Thanos also reuses the upstream PromQL implementation. This makes it another likely candidate for near-100% compliance. Let's see if this ends up being true. We tested Thanos v0.14.0 by running a Thanos Sidecar against our reference Prometheus server and pointing a Thanos Query component at it.

Thanos ended up having the same query timestamp parsing rounding bug as Cortex. We accounted for this in the same way as before. We also had to apply another test result transformation tweak to remove external labels in query results that had to be added for Thanos.

After accounting for these issues, we saw 100% of test cases passing against Thanos.

See the full results for Thanos.

VictoriaMetrics

As the only contender in this group, VictoriaMetrics does not base its PromQL support on Prometheus' upstream implementation. Instead, VictoriaMetrics implements its own MetricsQL language that offers features beyond standard PromQL, but claims to be "backwards compatible with PromQL" as well. A few differences to native PromQL are already called out in their MetricsQL documentation. Let's see how these appear in the tests, and what other differences we may discover.

First, it turns out that VictoriaMetrics does not support arbitrary and millisecond-precision query start/end timestamps as in native PromQL, but rather aligns all input timestamps to be multiples of the range query's resolution timestamp. To be more precise, it apparently only does so under certain conditions. To compensate for this cross-cutting issue and to be able to compare results further, we configured the tester to only query for already-aligned timestamps in the first place.

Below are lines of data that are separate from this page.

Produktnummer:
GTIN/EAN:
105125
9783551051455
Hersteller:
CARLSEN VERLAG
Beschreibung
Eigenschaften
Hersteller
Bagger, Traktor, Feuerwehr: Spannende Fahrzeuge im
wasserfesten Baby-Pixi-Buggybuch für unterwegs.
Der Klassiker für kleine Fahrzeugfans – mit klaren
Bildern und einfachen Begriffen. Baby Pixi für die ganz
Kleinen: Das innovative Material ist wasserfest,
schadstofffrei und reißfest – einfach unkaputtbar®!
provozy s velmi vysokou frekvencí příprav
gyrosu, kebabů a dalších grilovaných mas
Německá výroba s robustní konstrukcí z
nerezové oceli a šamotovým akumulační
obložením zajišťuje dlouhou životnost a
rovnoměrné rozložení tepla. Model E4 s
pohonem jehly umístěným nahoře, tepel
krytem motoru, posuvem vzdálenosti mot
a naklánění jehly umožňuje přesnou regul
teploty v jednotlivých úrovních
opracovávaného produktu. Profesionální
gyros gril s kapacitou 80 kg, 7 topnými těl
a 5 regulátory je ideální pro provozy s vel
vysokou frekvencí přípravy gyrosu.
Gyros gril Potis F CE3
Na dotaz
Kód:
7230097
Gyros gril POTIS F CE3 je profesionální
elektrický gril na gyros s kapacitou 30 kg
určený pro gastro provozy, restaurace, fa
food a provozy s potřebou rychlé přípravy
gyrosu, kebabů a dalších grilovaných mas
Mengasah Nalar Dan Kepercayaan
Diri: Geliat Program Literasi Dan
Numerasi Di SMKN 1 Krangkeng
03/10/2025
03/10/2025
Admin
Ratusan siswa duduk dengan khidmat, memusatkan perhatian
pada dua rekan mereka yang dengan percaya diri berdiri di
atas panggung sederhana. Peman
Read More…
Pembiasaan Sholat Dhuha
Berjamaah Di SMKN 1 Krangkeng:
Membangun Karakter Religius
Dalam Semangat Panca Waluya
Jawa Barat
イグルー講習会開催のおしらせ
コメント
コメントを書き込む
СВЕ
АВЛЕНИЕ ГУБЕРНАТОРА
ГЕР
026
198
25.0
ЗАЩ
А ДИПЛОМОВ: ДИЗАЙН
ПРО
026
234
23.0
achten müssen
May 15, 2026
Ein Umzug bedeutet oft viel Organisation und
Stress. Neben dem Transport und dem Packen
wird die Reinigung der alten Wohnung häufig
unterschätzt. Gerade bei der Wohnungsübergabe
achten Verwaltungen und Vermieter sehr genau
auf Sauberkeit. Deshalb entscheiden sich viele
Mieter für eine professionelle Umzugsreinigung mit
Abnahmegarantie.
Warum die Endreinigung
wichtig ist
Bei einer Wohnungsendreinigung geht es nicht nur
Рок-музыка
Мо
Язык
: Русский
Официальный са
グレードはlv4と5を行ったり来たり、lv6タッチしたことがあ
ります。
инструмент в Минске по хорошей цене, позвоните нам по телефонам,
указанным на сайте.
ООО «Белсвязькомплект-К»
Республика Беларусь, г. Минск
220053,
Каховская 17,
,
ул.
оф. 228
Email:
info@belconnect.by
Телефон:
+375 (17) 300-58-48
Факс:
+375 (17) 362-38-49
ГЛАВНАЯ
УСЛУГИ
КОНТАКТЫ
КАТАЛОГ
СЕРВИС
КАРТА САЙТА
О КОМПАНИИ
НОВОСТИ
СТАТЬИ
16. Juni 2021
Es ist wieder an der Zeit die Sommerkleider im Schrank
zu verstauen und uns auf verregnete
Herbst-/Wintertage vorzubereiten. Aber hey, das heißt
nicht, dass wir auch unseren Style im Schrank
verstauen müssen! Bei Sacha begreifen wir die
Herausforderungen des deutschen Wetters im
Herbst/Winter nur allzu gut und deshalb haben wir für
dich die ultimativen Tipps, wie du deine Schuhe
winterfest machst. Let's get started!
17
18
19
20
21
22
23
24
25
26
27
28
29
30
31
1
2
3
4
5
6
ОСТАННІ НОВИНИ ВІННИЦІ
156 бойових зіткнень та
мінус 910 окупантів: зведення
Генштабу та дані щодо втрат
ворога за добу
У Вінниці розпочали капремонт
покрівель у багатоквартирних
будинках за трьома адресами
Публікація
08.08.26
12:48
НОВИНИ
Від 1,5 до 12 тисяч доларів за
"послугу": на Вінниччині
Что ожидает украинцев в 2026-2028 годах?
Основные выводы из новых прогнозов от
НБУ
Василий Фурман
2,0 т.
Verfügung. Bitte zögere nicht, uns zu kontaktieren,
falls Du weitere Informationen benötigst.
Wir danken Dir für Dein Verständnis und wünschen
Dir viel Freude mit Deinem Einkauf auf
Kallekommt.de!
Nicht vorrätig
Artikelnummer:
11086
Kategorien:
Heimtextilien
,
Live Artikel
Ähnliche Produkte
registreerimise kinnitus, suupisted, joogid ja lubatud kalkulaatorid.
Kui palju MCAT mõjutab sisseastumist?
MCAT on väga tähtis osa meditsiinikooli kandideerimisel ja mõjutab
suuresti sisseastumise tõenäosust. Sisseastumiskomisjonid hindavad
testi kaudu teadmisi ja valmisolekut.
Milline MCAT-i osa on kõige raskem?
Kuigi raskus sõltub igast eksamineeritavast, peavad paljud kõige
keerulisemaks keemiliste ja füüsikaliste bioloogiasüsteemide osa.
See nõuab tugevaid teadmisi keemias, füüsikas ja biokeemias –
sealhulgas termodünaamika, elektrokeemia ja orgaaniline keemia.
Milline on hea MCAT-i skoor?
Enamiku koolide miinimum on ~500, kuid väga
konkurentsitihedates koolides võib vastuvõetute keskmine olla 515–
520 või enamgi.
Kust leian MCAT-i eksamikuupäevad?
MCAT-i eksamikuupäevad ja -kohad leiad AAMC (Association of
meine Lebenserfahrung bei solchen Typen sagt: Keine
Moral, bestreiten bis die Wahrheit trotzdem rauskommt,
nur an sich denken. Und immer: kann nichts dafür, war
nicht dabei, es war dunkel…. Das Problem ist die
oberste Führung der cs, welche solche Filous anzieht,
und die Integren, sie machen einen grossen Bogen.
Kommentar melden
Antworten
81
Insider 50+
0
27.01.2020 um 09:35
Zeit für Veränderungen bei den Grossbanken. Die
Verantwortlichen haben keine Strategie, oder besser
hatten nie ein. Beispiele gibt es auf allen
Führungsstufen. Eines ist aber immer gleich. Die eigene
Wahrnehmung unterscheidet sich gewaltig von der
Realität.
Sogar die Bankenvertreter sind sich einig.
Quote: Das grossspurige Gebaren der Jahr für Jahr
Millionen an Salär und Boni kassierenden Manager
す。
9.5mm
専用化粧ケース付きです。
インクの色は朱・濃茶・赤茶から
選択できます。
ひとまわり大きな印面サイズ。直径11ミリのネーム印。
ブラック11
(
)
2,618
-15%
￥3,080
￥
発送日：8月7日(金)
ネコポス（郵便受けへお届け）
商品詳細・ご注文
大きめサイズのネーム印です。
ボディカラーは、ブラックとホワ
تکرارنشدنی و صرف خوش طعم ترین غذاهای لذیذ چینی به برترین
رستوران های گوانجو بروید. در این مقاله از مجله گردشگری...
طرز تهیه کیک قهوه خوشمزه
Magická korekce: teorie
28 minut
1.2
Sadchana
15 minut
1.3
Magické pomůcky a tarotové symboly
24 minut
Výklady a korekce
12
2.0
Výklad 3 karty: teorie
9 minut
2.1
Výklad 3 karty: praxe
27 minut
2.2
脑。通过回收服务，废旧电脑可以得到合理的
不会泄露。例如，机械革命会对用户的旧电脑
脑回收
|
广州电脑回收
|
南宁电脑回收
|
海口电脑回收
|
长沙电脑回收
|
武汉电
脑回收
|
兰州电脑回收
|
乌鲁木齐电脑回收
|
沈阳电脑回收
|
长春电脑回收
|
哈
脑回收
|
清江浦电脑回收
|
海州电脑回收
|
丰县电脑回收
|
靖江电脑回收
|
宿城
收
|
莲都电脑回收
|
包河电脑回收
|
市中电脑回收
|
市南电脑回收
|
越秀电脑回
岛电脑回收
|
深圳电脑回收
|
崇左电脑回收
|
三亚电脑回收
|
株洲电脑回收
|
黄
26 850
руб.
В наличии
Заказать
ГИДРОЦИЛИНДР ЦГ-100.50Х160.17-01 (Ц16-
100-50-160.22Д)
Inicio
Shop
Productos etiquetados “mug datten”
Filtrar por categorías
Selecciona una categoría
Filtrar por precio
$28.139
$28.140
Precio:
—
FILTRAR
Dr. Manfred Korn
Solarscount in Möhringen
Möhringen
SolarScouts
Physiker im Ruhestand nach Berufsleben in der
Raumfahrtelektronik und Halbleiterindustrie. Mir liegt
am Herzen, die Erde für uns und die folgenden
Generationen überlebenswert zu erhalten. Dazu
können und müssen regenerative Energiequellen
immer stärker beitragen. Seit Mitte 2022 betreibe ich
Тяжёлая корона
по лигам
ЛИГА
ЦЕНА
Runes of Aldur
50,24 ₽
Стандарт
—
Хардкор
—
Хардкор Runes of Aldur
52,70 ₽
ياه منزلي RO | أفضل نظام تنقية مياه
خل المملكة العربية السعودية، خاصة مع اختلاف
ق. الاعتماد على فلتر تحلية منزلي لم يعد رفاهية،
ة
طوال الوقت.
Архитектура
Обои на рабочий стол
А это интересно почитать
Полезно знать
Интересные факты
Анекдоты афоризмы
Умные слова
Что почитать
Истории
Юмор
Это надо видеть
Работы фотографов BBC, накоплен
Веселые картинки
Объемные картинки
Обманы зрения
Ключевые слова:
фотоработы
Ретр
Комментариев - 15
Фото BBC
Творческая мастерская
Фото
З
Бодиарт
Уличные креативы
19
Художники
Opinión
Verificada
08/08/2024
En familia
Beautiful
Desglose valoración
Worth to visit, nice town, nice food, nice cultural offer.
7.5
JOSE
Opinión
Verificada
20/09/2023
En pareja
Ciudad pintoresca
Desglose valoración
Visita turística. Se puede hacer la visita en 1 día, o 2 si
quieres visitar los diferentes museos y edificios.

After applying the general timestamp tweak across all queries, we still saw only 68% of test cases passing against VictoriaMetrics.

The differences in VictoriaMetrics query results stem from a number of issues:

As documented, range windows like [5m] behave differently in VictoriaMetrics and always select a sample before the window as well. This even causes some over-time aggregations (like sum_over_time(demo_cpu_usage_seconds_total[1s])) to return results where Prometheus returns none. It also causes generally different numeric results.
Hexadecimal scalar literals like 0x3d cannot be parsed.
Any time series with a value of NaN is removed in results, instead of being included with an NaN sample value. NaN series can still be very relevant in expressions, so this one could pose a real problem. Apparently this is a known or intended behavior.
Some queries succeed in VictoriaMetrics that fail in Prometheus. For example, series selectors without at least one non-empty matcher ({__name__=~".*"}) or negative offsets (demo_cpu_usage_seconds_total offset -1m). Since MetricsQL advertises itself as a superset of PromQL, some of these differences are likely intentional and expected. However, label_replace() also succeeds in VictoriaMetrics when supplying an invalid target label name, which might lead to problems. We opened an issue for this.
Some queries don't handle illegal parameter values the same as native PromQL, such as calculating quantiles with an invalid quantile parameter (quantile(-0.5, demo_cpu_usage_seconds_total)) returning a normal number instead of NaN.
Binary filter operators between a scalar and a vector (e.g. 0.12345 < demo_cpu_usage_seconds_total) must always return the sample value from the vector side of the operation, no matter which side of the operator it is on. VictoriaMetrics always returns the sample value from the left-hand side, even if it is the scalar value. We filed an issue for this as well.
Some functions like avg_over_time(), round(), etc. incorrectly keep the metric name of the input series where Prometheus deletes it (to signal that the time series no longer has the original metric name's meaning). We filed another issue.
Subqueries yield different numeric values, maybe due to the same reason as vector selectors.
Unary and power operator precedence seems to be inverted, such that -1^2 yields -1 in Prometheus, but 1 in VictoriaMetrics. We filed another issue.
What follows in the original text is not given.